For single-use messages, either commercial or transactional relationship, the primary purpose is simple enough to determine. However, it is the criteria addressing dual-use messages that will most affect email marketers and advertisers.

First, emails containing both commercial and transactional relationship content are considered commercial if a recipient reasonably interpreting the subject line would likely conclude that the message contains commercial content. It would also be considered commercial if the email's transactional relationship content does not appear in whole or substantial part at the beginning of the body of the message.

Secondly, for emails that contain both commercial content and content that is neither commercial nor transactional or relationship, the primary purpose will be deemed commercial if a recipient reasonably interpreting the subject line or body of the message would likely conclude the primary purpose is commercial.

The key factors relevant to that interpretation include the placement of commercial content in whole or substantial part in the beginning of the body of the message; the proportion of the message dedicated to commercial content; and how color, graphics, type size, and style are used to highlight commercial content.

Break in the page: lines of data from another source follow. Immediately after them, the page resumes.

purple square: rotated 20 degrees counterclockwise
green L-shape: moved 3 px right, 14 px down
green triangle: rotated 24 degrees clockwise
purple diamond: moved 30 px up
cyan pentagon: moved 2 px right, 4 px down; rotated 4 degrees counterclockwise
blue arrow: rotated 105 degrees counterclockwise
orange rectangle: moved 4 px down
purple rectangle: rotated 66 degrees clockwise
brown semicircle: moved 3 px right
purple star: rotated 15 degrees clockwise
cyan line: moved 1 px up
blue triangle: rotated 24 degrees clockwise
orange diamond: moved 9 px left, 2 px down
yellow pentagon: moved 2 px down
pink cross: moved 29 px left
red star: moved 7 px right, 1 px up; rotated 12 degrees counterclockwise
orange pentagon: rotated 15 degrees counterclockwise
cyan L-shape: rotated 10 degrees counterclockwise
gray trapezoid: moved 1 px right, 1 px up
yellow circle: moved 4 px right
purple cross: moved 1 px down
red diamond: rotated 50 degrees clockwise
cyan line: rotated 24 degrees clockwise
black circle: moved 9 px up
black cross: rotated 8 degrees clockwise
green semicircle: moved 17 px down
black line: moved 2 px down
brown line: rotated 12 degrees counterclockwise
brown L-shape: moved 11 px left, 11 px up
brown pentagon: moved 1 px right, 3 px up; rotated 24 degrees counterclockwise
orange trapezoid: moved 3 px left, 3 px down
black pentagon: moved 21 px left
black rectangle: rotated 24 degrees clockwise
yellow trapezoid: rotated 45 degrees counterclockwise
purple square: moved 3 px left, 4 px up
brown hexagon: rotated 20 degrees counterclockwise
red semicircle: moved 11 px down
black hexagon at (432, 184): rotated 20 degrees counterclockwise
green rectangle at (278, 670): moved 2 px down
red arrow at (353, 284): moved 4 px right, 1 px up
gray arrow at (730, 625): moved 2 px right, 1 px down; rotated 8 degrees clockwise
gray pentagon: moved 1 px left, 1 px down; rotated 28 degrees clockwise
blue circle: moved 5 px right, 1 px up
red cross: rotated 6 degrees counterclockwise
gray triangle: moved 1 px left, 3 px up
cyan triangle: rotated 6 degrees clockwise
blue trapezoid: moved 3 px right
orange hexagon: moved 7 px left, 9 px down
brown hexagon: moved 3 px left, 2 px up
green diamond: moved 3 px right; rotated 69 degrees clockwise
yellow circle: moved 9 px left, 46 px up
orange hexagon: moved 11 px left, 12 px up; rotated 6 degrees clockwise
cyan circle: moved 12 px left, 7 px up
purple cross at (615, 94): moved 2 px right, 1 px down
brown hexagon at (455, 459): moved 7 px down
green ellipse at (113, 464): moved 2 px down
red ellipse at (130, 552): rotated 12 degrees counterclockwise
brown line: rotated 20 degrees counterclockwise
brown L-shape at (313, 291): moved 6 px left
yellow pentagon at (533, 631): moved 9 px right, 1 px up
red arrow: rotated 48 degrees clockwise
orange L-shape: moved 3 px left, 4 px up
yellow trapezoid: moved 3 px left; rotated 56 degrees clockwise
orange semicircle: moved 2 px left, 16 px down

"The primary purpose criteria will enable businesses to understand their responsibilities under the CAN-SPAM Act," Harrington-McBride said. "It sets forth the criteria by which emailers can determine whether their messages fall within the commercial category."

Whereas the text of the initial CAN-SPAM law left important questions as to what qualifies as commercial intent open to debate, the new ruling is strikingly more detailed, said Elaine O'Gorman, vice president of Silverpop, an email marketing solutions provider.

"As for the text of the ruling, it's very clear," O'Gorman said. "I think it's the specificity of detail, of what portion of the email commercial content appears, whether it's subject line, or top of the body of the email message, that will really take email marketers by surprise."

On a practical level, adhering to the new regulations is likely to be simple for most businesses, according to Trevor Hughes, executive director of the E-mail Service Provider Coalition.

"While the new legal language is helpful, the fact remains that compliance with CAN-SPAM is not that painful," Hughes said. "For most companies that engage in email marketing, they probably won't have to change their existing practices too much."